Indem man die Konditionen erstmals für zwei Jahre festlege, gebe man den Vertriebspartnern frühzeitige Planungssicherheit für 2027 und 2028. Das Modell gilt für Neubuchungen ab dem 1. September 2026 mit Abreise zwischen dem 1. Januar 2027 und dem 31. Dezember 2028.
Nachträgliche Anpassung der 2026er-Staffeln als partnerschaftliches Signal
Neben dem Ausblick auf die kommenden zwei Jahre brachte TUI Cruises auch eine Nachricht für das laufende Reisejahr mit. Die Provisionsstaffeln für 2026 werden nachträglich um fünf Prozent abgesenkt. Hintergrund sind die Kapazitätsausfälle im ersten Quartal, als gleich zwei Mein-Schiff-Kreuzfahrtschiffe im Persischen Golf festsaßen und nicht planmäßig eingesetzt werden konnten. Die Anpassung erfolgt pauschal über das gesamte Volumen, nicht selektiv für einzelne Routen oder Fahrtgebiete.
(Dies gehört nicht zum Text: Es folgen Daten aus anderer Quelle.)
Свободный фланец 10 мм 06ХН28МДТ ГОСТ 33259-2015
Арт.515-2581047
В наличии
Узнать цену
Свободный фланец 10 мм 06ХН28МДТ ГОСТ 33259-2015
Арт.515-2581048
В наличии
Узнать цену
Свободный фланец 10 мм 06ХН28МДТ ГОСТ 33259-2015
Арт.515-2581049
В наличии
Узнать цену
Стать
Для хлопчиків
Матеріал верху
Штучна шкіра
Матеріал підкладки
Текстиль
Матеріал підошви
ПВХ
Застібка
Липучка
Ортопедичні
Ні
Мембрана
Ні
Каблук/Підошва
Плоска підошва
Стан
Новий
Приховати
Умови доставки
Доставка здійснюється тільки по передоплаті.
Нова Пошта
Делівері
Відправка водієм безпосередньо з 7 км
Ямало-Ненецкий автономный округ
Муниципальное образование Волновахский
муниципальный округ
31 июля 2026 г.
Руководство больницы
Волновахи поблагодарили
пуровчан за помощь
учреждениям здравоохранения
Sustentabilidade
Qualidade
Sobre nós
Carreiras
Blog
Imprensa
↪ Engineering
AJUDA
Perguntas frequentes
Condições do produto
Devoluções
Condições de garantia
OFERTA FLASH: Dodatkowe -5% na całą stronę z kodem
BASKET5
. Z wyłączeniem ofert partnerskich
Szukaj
"Wenn Kapazitäten nicht gegeben sind, gehört es zur Partnerschaft dazu, dass wir es dann auch entsprechend anpassen", sagt Clas Eckholt, Vice President Commercial bei TUI Cruises. Die Agenturen werden zum Jahresende auf Basis der neuen, niedrigeren Schwellenwerte verprovisioniert. Vor Beginn des Geschäftsjahres hatte TUI Cruises die Staffeln um 15 Prozent angehoben.
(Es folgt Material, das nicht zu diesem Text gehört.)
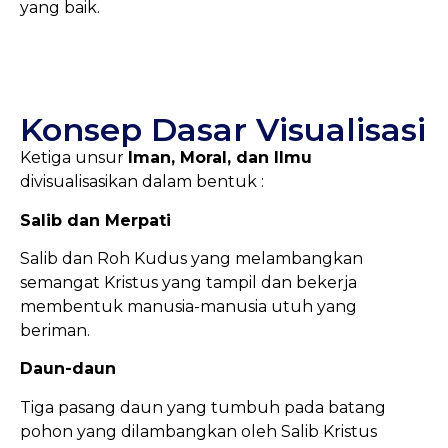
yang baik.
Konsep Dasar Visualisasi
Ketiga unsur
Iman, Moral, dan Ilmu
divisualisasikan dalam bentuk :
Salib dan Merpati
Salib dan Roh Kudus yang melambangkan
semangat Kristus yang tampil dan bekerja
membentuk manusia-manusia utuh yang
beriman.
Daun-daun
Tiga pasang daun yang tumbuh pada batang
pohon yang dilambangkan oleh Salib Kristus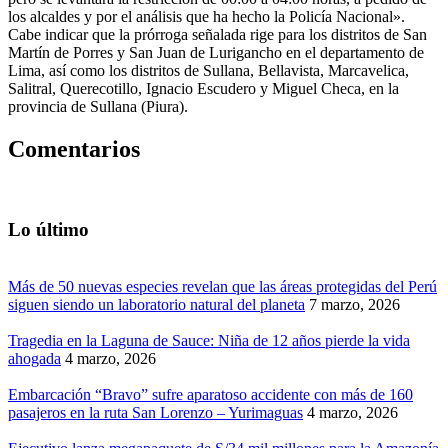
los alcaldes y por el análisis que ha hecho la Policía Nacional».
Cabe indicar que la prórroga señalada rige para los distritos de San
Martín de Porres y San Juan de Lurigancho en el departamento de
Lima, así como los distritos de Sullana, Bellavista, Marcavelica,
Salitral, Querecotillo, Ignacio Escudero y Miguel Checa, en la
provincia de Sullana (Piura).
Comentarios
Lo último
Más de 50 nuevas especies revelan que las áreas protegidas del Perú
siguen siendo un laboratorio natural del planeta
7 marzo, 2026
Tragedia en la Laguna de Sauce: Niña de 12 años pierde la vida
ahogada
4 marzo, 2026
Embarcación “Bravo” sufre aparatoso accidente con más de 160
pasajeros en la ruta San Lorenzo – Yurimaguas
4 marzo, 2026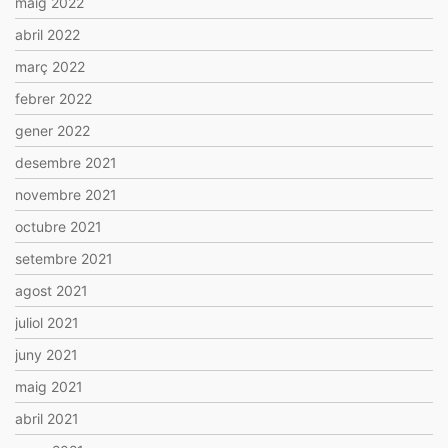
maig 2022
abril 2022
març 2022
febrer 2022
gener 2022
desembre 2021
novembre 2021
octubre 2021
setembre 2021
agost 2021
juliol 2021
juny 2021
maig 2021
abril 2021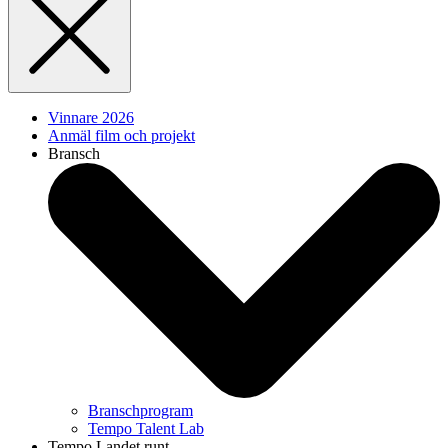
Vinnare 2026
Anmäl film och projekt
Bransch
Branschprogram
Tempo Talent Lab
Tempo Landet runt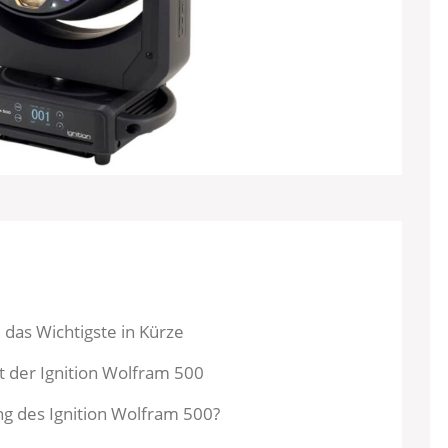
 das Wichtigste in Kürze
t der Ignition Wolfram 500
ng des Ignition Wolfram 500?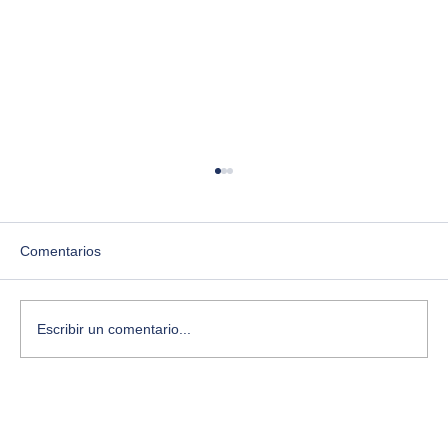
Comentarios
Escribir un comentario...
Depuración creativa: cómo editar tu vida
para recuperar foco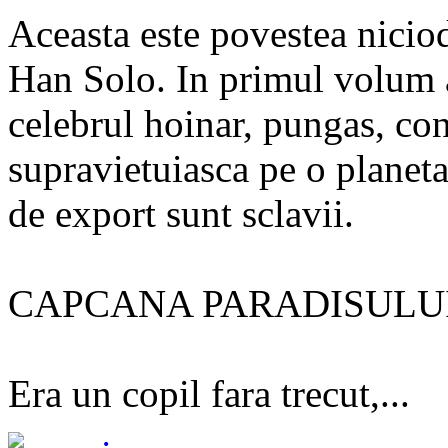
Aceasta este povestea nicio
Han Solo. In primul volum al 
celebrul hoinar, pungas, con
supravietuiasca pe o planeta 
de export sunt sclavii.
CAPCANA PARADISULU
Era un copil fara trecut,...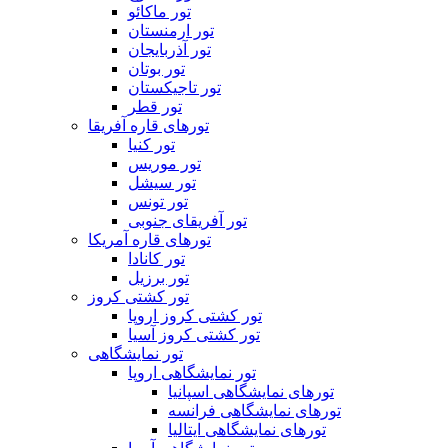
تور ماکائو
تور ارمنستان
تور آذربایجان
تور بوتان
تور تاجیکستان
تور قطر
تورهای قاره آفریقا
تور کنیا
تور موریس
تور سیشل
تور تونس
تور آفریقای جنوبی
تورهای قاره آمریکا
تور کانادا
تور برزیل
تور کشتی کروز
تور کشتی کروز اروپا
تور کشتی کروز آسیا
تور نمایشگاهی
تور نمایشگاهی اروپا
تورهای نمایشگاهی اسپانیا
تورهای نمایشگاهی فرانسه
تورهای نمایشگاهی ایتالیا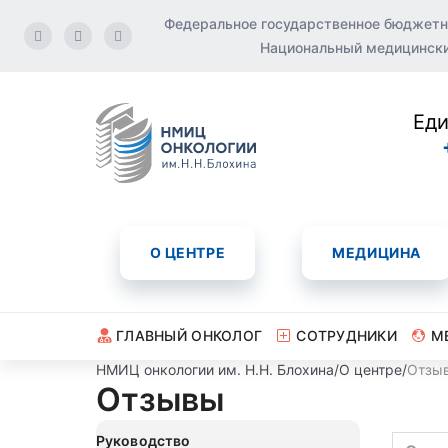
Федеральное государственное бюджетн
Национальный медицинский
Еди
О ЦЕНТРЕ
МЕДИЦИНА
ГЛАВНЫЙ ОНКОЛОГ
СОТРУДНИКИ
М
НМИЦ онкологии им. Н.Н. Блохина
/
О центре
/
Отзы
Отзывы
Руководство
Hapag-Lloyd Cruises: Modell geht unverändert ins dritte Jahr
Bei Hapag-Lloyd stehen indes die Zeichen auf Kontinuität. Lina Kruse bestätigte, dass das Provisionsmodell von Hapag-Lloyd Cruises ohne jede Änderung ins dritte Reisejahr in Folge geht. Das System funktioniere über die gesamte Vertriebslandschaft hinweg, "von der ersten Buchung kleiner Agenturen bis zu umsatzstarken Partnern", so Kruse. Bereits ab der ersten Buchung erhalten Reisebüros acht Prozent Basisprovision. Hinzu kommen vier Prozent Neukundenprovision, sodass der Einstieg bei zwölf Prozent liegt. In der Spitze seien bis zu 15 Prozent möglich.
Die sechs Staffeln im Überblick:
- ab der ersten Buchung: 8,0 %
- ab 20.000 Euro: 9,0 %
- ab 35.000 Euro: 10,0 %
- ab 100.000 Euro: 10,2 %
- ab 170.000 Euro: 10,5 %
- ab 240.000 Euro: 11,0 %
Das Modell gilt für Neubuchungen ab dem 1. September 2026 mit Abreise zwischen dem 1. Januar und dem 31. Dezember 2027.